**SOURCE DATA:**
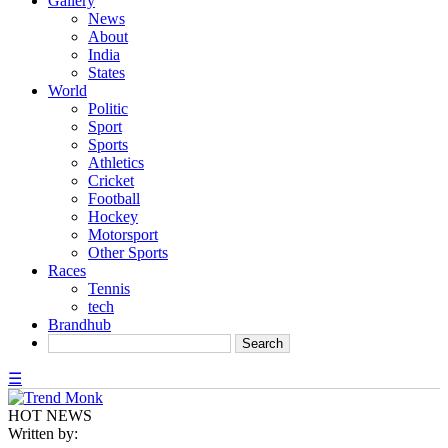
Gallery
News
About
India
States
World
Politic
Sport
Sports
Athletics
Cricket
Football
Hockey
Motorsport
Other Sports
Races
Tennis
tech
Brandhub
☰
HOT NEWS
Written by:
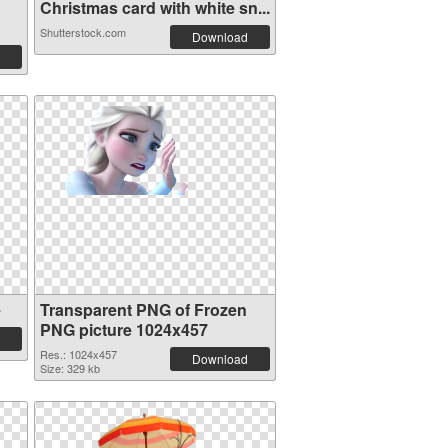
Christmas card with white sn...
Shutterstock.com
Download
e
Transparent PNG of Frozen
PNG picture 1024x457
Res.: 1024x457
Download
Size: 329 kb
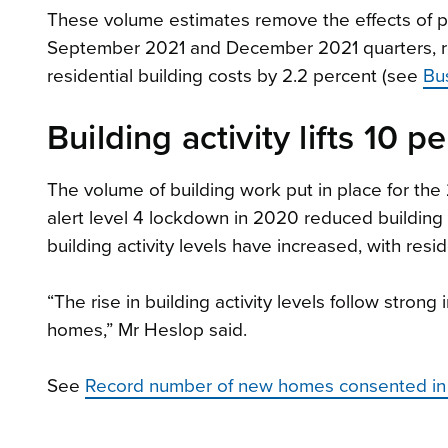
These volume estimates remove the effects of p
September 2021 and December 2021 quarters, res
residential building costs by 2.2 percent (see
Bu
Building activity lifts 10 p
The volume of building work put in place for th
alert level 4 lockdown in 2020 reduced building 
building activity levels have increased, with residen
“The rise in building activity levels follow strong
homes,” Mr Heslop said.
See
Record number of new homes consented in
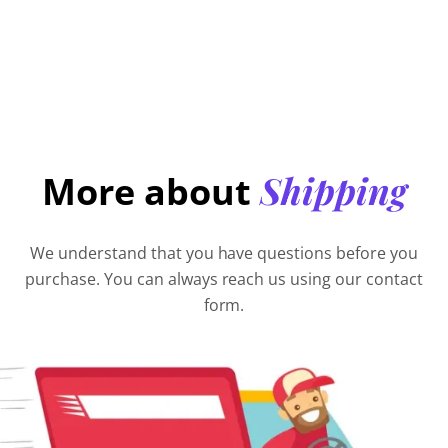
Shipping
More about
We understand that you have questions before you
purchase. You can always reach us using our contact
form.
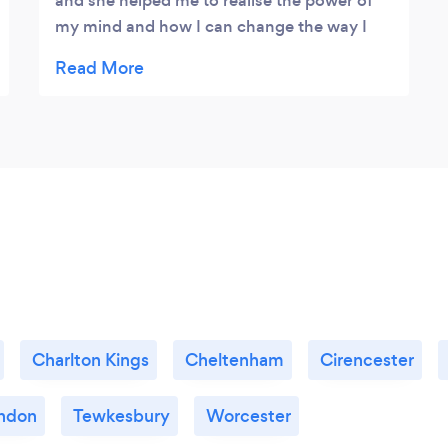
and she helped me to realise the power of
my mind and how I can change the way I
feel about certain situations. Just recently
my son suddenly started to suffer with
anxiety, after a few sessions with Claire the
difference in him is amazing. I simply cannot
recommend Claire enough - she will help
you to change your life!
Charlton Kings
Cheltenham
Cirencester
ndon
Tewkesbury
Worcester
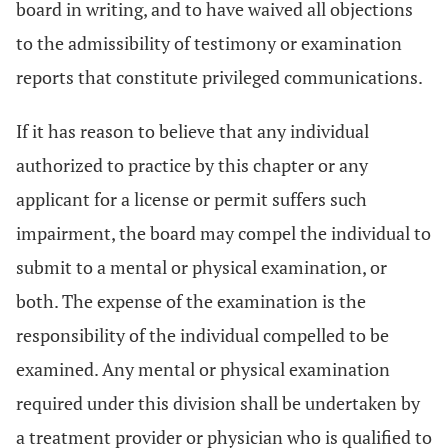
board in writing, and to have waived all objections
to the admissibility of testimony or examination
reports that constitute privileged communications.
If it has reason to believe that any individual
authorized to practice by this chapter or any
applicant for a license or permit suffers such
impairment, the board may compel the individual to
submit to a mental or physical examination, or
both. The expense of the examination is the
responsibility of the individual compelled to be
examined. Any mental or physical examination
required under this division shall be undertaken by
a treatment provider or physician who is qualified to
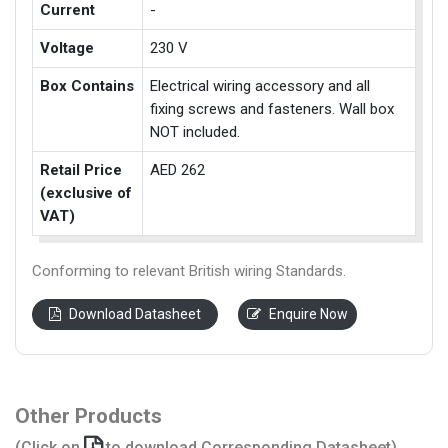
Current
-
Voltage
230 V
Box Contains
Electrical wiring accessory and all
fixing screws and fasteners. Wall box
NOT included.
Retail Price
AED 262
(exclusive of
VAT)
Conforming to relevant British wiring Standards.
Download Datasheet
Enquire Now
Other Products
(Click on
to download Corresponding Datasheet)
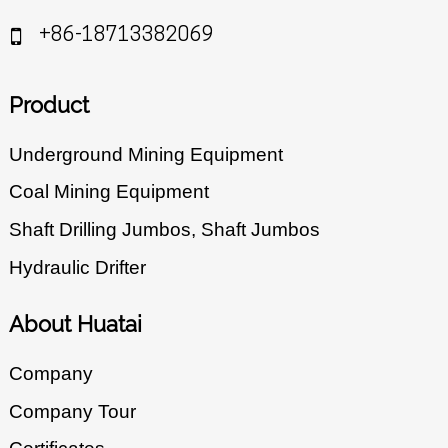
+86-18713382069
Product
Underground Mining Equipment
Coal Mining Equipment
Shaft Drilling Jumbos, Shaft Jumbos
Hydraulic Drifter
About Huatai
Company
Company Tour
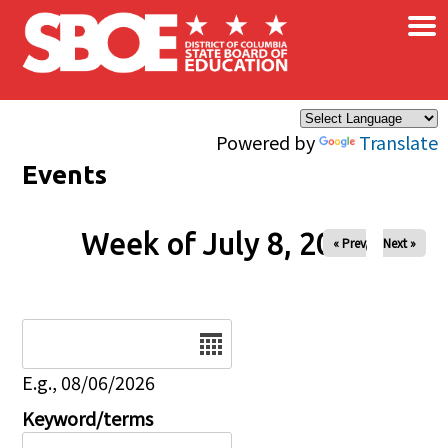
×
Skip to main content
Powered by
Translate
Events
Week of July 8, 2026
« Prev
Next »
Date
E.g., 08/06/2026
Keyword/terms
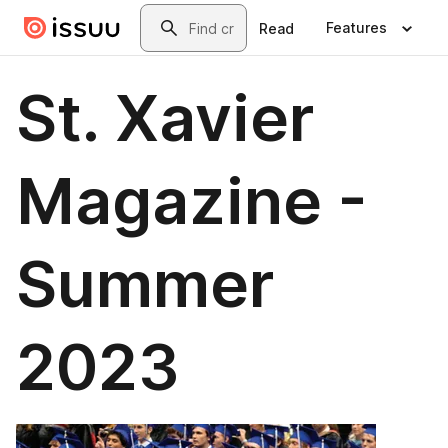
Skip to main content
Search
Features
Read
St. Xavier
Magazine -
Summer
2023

**DESCRIPTION OF THE TASK:**
This exercise asks for an exact copy of the lines from the first one in the data through the line that contains "both. The expense of the examination is the", pictures excluded.

**SOLUTION TO THIS TASK:**
Gallery
News
About
India
States
World
Politic
Sport
Sports
Athletics
Cricket
Football
Hockey
Motorsport
Other Sports
Races
Tennis
tech
Brandhub
☰
HOT NEWS
Written by:
Christmas card with white sn...
Shutterstock.com
Download
e
Transparent PNG of Frozen
PNG picture 1024x457
Res.: 1024x457
Download
Size: 329 kb
These volume estimates remove the effects of p
September 2021 and December 2021 quarters, res
residential building costs by 2.2 percent (see
Bu
Building activity lifts 10 p
The volume of building work put in place for th
alert level 4 lockdown in 2020 reduced building 
building activity levels have increased, with residen
“The rise in building activity levels follow strong
homes,” Mr Heslop said.
See
Record number of new homes consented in
Shipping
More about
We understand that you have questions before you
purchase. You can always reach us using our contact
form.
and she helped me to realise the power of
my mind and how I can change the way I
feel about certain situations. Just recently
my son suddenly started to suffer with
anxiety, after a few sessions with Claire the
difference in him is amazing. I simply cannot
recommend Claire enough - she will help
you to change your life!
Charlton Kings
Cheltenham
Cirencester
ndon
Tewkesbury
Worcester
board in writing, and to have waived all objections
to the admissibility of testimony or examination
reports that constitute privileged communications.
If it has reason to believe that any individual
authorized to practice by this chapter or any
applicant for a license or permit suffers such
impairment, the board may compel the individual to
submit to a mental or physical examination, or
both. The expense of the examination is the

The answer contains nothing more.